Work required:
Take the lines from the one with "Access to a legal advice he" to the end of the listing, both ends included, and quote them exactly, leaving pictures out.

Supplied data:
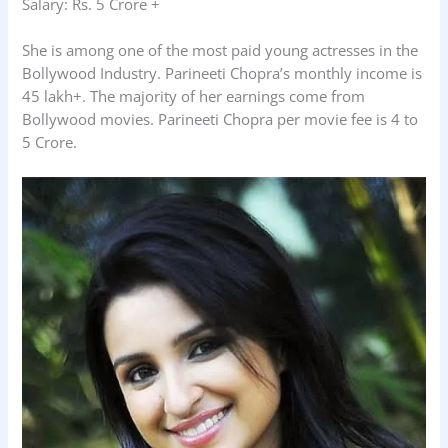
Salary: Rs. 5 Crore +
She is among one of the most paid young actresses in the
Bollywood Industry. Parineeti Chopra’s monthly income is
45 lakh+. The majority of her earnings come from
Bollywood movies. Parineeti Chopra per movie fee is 4 to
5 Crore.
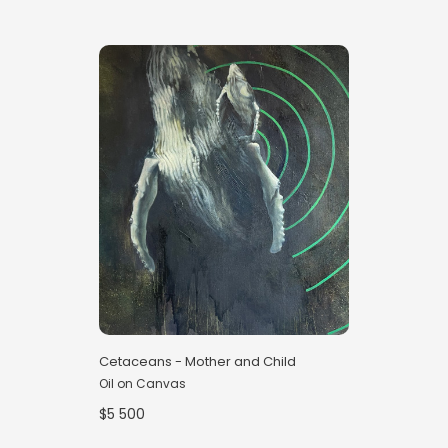
Cetaceans - Mother and Child
Oil on Canvas
$5 500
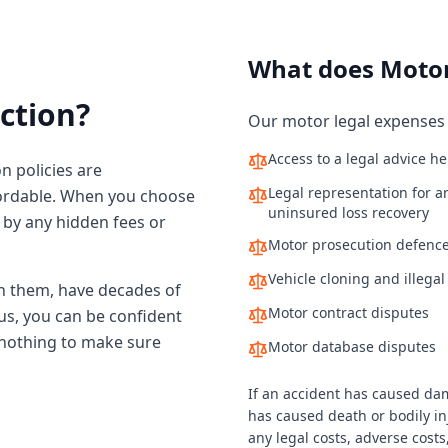
What does Motor
ction?
Our motor legal expenses 
Access to a legal advice he
n policies are
Legal representation for an
ffordable. When you choose
uninsured loss recovery
d by any hidden fees or
Motor prosecution defenc
Vehicle cloning and illega
n them, have decades of
Motor contract disputes
us, you can be confident
t nothing to make sure
Motor database disputes
If an accident has caused dam
has caused death or bodily inj
any legal costs, adverse cost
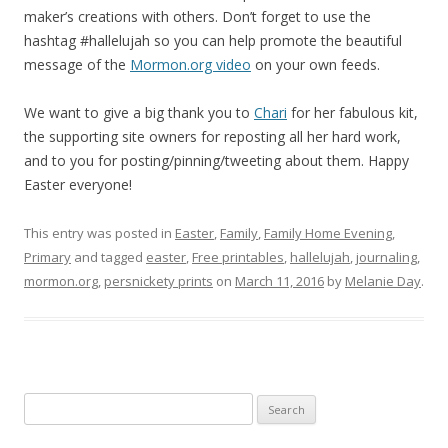
maker’s creations with others. Don’t forget to use the
hashtag #hallelujah so you can help promote the beautiful
message of the
Mormon.org video
on your own feeds.
We want to give a big thank you to
Chari
for her fabulous kit,
the supporting site owners for reposting all her hard work,
and to you for posting/pinning/tweeting about them. Happy
Easter everyone!
This entry was posted in
Easter
,
Family
,
Family Home Evening
,
Primary
and tagged
easter
,
Free printables
,
hallelujah
,
journaling
,
mormon.org
,
persnickety prints
on
March 11, 2016
by
Melanie Day
.
Search
for:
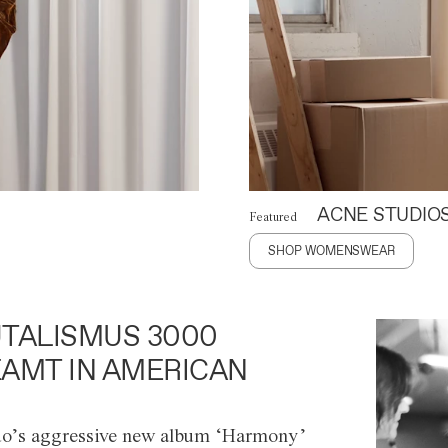
ACNE STUDIO
Featured
SHOP WOMENSWEAR
TALISMUS 3000
AMT IN AMERICAN
o’s aggressive new album ‘Harmony’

Answer space:
Access to a legal advice he
n policies are
Legal representation for an
ffordable. When you choose
uninsured loss recovery
d by any hidden fees or
Motor prosecution defenc
Vehicle cloning and illega
n them, have decades of
Motor contract disputes
us, you can be confident
t nothing to make sure
Motor database disputes
If an accident has caused dam
has caused death or bodily inj
any legal costs, adverse cost
maker’s creations with others. Don’t forget to use the
hashtag #hallelujah so you can help promote the beautiful
message of the
Mormon.org video
on your own feeds.
We want to give a big thank you to
Chari
for her fabulous kit,
the supporting site owners for reposting all her hard work,
and to you for posting/pinning/tweeting about them. Happy
Easter everyone!
This entry was posted in
Easter
,
Family
,
Family Home Evening
,
Primary
and tagged
easter
,
Free printables
,
hallelujah
,
journaling
,
mormon.org
,
persnickety prints
on
March 11, 2016
by
Melanie Day
.
Search
for:
ACNE STUDIO
Featured
SHOP WOMENSWEAR
TALISMUS 3000
AMT IN AMERICAN
o’s aggressive new album ‘Harmony’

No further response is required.